===== Data provided
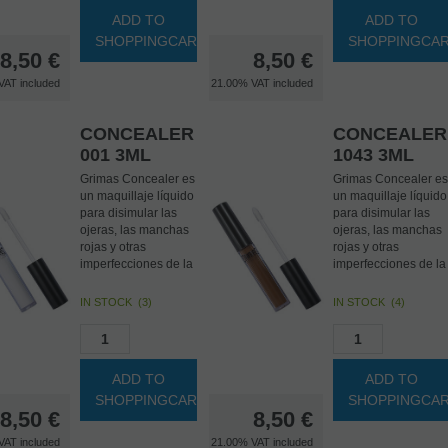
ADD TO
ADD TO
Tipo de piel: piel
Los correctores de
SHOPPINGCART
SHOPPINGCA
clara con subtono
color están
8,50
€
8,50
€
cálido. Los
destinados a
correctores en tonos
aplicarse debajo del
VAT included
21.00%
VAT included
de piel están
maquillaje básico.
destinados a
El color IV5 (amarillo
aplicarse sobre el
marfil) neutraliza las
CONCEALER
CONCEALER
maquillaje básico (o
ojeras y las cicatrice
001 3ML
1043 3ML
sin el uso del
moradas.
maquillaje básico).
Grimas Concealer es
Grimas Concealer es
Para encontrar el
un maquillaje líquido
un maquillaje líquido
tono correcto de
para disimular las
para disimular las
Concealer, no solo
ojeras, las manchas
ojeras, las manchas
debes mirar cómo de
rojas y otras
rojas y otras
clara u oscura es la
imperfecciones de la
imperfecciones de la
piel, sino también el
piel. También se
piel. También se
subtono. El trasfondo
puede utilizar para
puede utilizar para
IN STOCK
(
3
)
IN STOCK
(
4
)
puede ser cálido
modelar ciertas
modelar ciertas
(amarillo), frío
partes del rostro (dar
partes del rostro (dar
(rosa/rojo) o neutro.
forma).
forma).
Los colores de
ADD TO
ADD TO
Los colores de
modelado están
SHOPPINGCART
SHOPPINGCA
modelado están
destinados a dar
8,50
€
8,50
€
destinados a dar
forma a los contorno
forma a los contornos
faciales.
VAT included
21.00%
VAT included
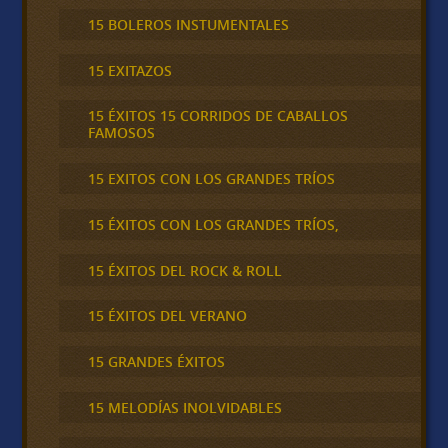
15 BOLEROS INSTUMENTALES
15 EXITAZOS
15 ÉXITOS 15 CORRIDOS DE CABALLOS
FAMOSOS
15 EXITOS CON LOS GRANDES TRÍOS
15 ÉXITOS CON LOS GRANDES TRÍOS,
15 ÉXITOS DEL ROCK & ROLL
15 ÉXITOS DEL VERANO
15 GRANDES ÉXITOS
15 MELODÍAS INOLVIDABLES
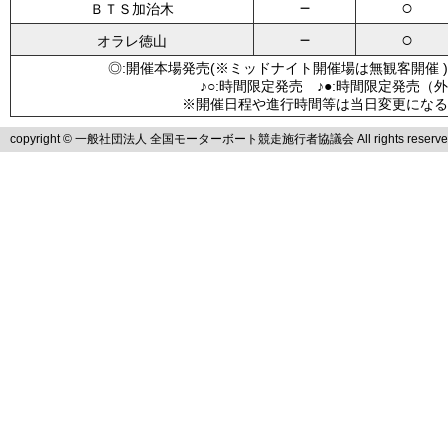
－
○
ＢＴＳ加治木
－
○
オラレ徳山
◎:開催本場発売(※ミッドナイト開催場は無観客開催 )
♪○:時間限定発売 ♪●:時間限定発売（
※開催日程や進行時間等は当日変更になる
copyright © 一般社団法人 全国モーターボート競走施行者協議会 All rights reserve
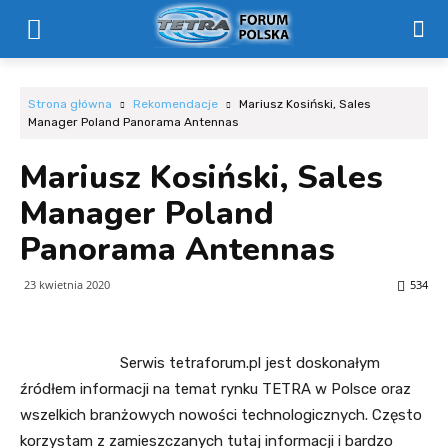
Strona główna
Rekomendacje
Mariusz Kosiński, Sales
Manager Poland Panorama Antennas
Mariusz Kosiński, Sales
Manager Poland
Panorama Antennas
23 kwietnia 2020
534
Serwis tetraforum.pl jest doskonałym
źródłem informacji na temat rynku TETRA w Polsce oraz
wszelkich branżowych nowości technologicznych. Często
korzystam z zamieszczanych tutaj informacji i bardzo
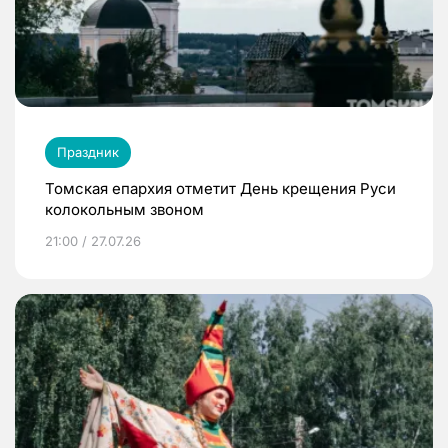
Праздник
Томская епархия отметит День крещения Руси
колокольным звоном
21:00 / 27.07.26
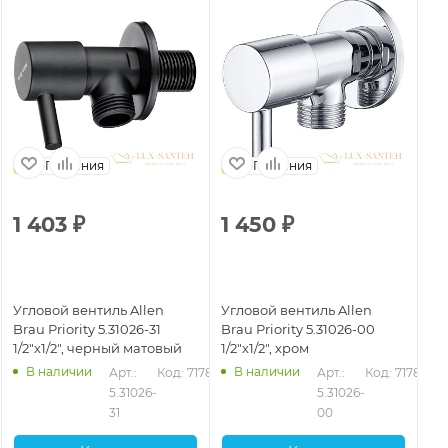
Германия
Германия
1 403
₽
1 450
₽
1
Угловой вентиль Allen
Угловой вентиль Allen
Уг
Brau Priority 5.31026-31
Brau Priority 5.31026-00
Br
1/2"х1/2", черный матовый
1/2"х1/2", хром
1/2
В наличии
В наличии
Арт.: 
Код: 71787
Арт.: 
Код: 71786
5.31026-
5.31026-
31
00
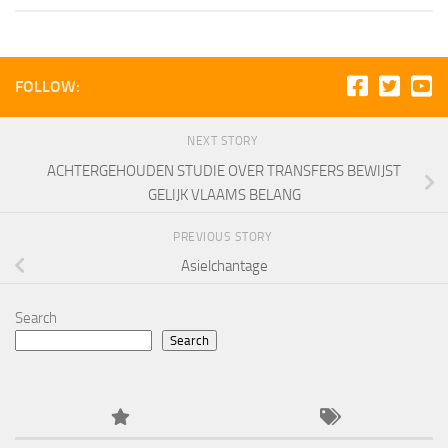
FOLLOW:
NEXT STORY
ACHTERGEHOUDEN STUDIE OVER TRANSFERS BEWIJST
GELIJK VLAAMS BELANG
PREVIOUS STORY
Asielchantage
Search
Search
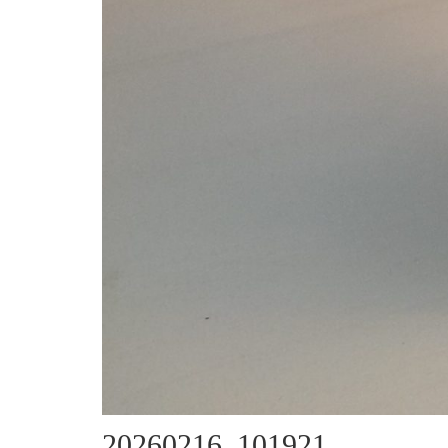
20260216_101921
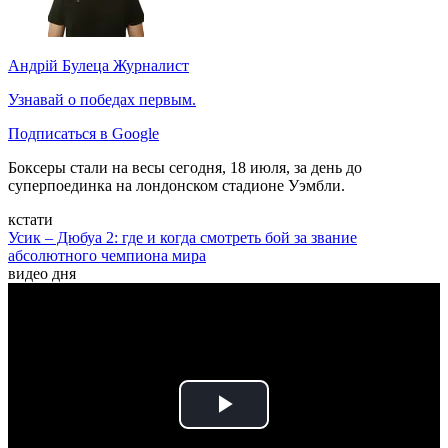
Андрій Булеца
Журналист
Узнавай о победах первым.
Подписаться в Google
Боксеры стали на весы сегодня, 18 июля, за день до
суперпоединка на лондонском стадионе Уэмбли.
кстати
Усик – Дюбуа 2: где и когда смотреть бой за звание
абсолютного чемпиона мира
видео дня
Play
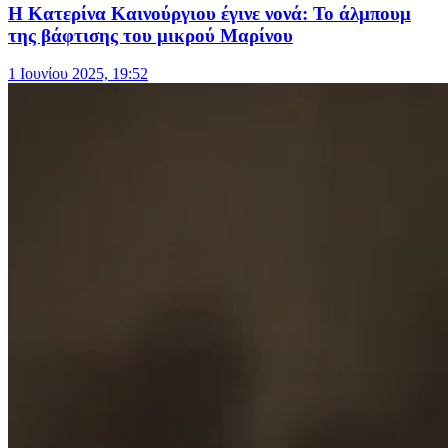
Η Κατερίνα Καινούργιου έγινε νονά: Το άλμπουμ
της βάφτισης του μικρού Μαρίνου
1 Ιουνίου 2025, 19:52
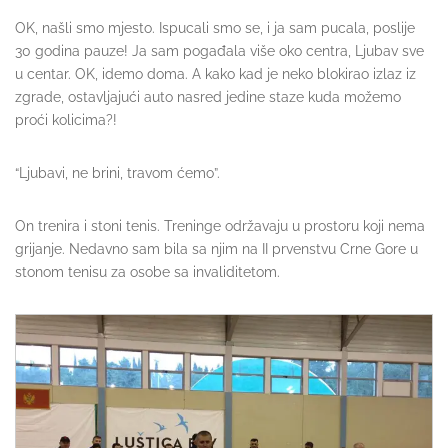
OK, našli smo mjesto. Ispucali smo se, i ja sam pucala, poslije
30 godina pauze! Ja sam pogađala više oko centra, Ljubav sve
u centar. OK, idemo doma. A kako kad je neko blokirao izlaz iz
zgrade, ostavljajući auto nasred jedine staze kuda možemo
proći kolicima?!
“Ljubavi, ne brini, travom ćemo”.
On trenira i stoni tenis. Treninge održavaju u prostoru koji nema
grijanje. Nedavno sam bila sa njim na II prvenstvu Crne Gore u
stonom tenisu za osobe sa invaliditetom.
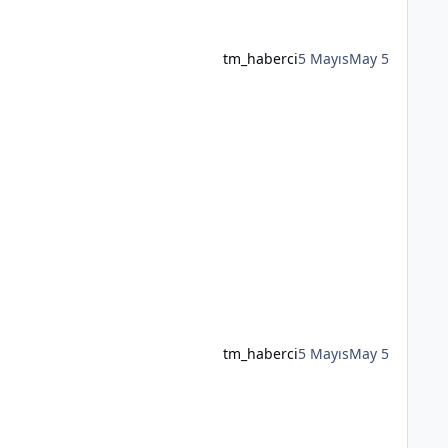
tm_haberci
5 Mayıs
May 5
tm_haberci
5 Mayıs
May 5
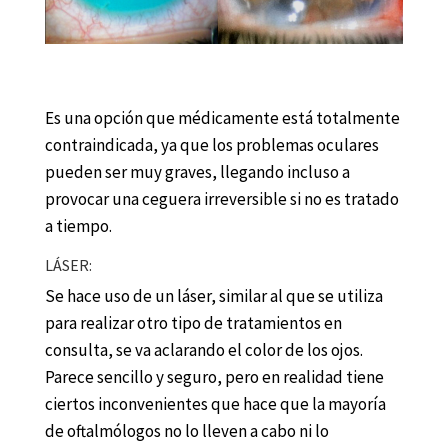
Es una opción que médicamente está totalmente
contraindicada, ya que los problemas oculares
pueden ser muy graves, llegando incluso a
provocar una ceguera irreversible si no es tratado
a tiempo.
LÁSER:
Se hace uso de un láser, similar al que se utiliza
para realizar otro tipo de tratamientos en
consulta, se va aclarando el color de los ojos.
Parece sencillo y seguro, pero en realidad tiene
ciertos inconvenientes que hace que la mayoría
de oftalmólogos no lo lleven a cabo ni lo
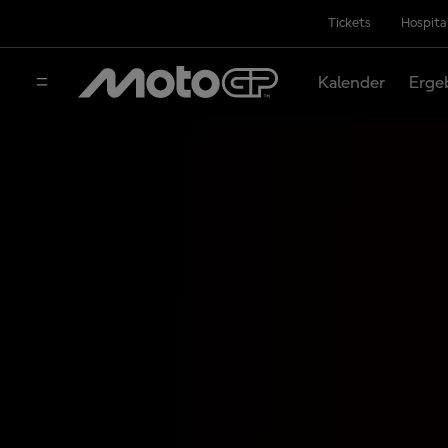
Tickets
Hospita
Kalender
Erge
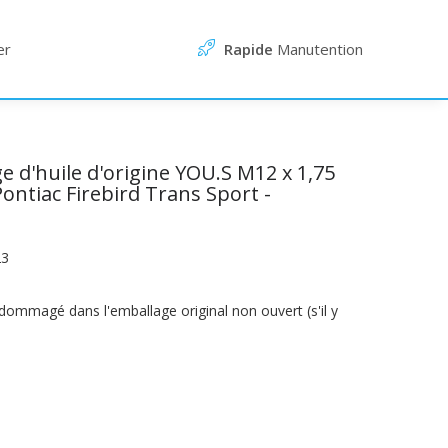
er
Rapide
Manutention
e d'huile d'origine YOU.S M12 x 1,75
ntiac Firebird Trans Sport -
23
endommagé dans l'emballage original non ouvert (s'il y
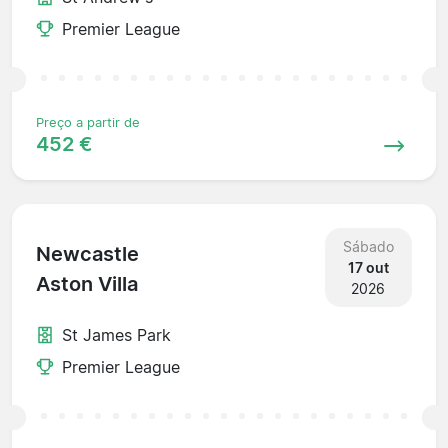
Premier League
Preço a partir de
452 €
Sábado
Newcastle
17 out
Aston Villa
2026
St James Park
Premier League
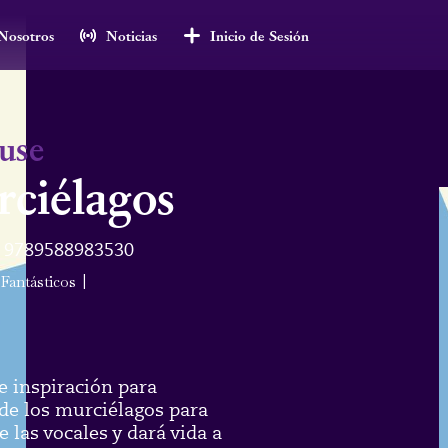
Nosotros
Noticias
Inicio de Sesión
use
rciélagos
9789588983530
Fantásticos
|
e inspiración para
s de los murciélagos para
las vocales y dará vida a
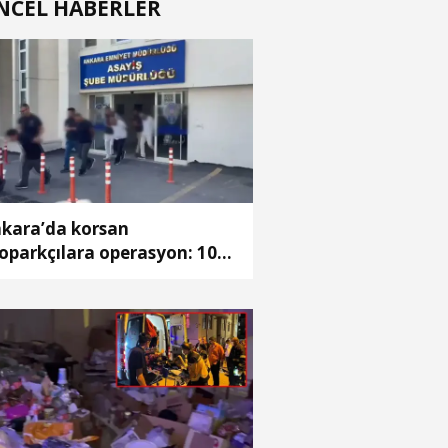
NCEL HABERLER
kara’da korsan
oparkçılara operasyon: 10
zaltı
==========
### Description of the task
Scan the listing and report each line where the word "Priority" shows up.

### Result
Brau Priority 5.31026-31
Brau Priority 5.31026-00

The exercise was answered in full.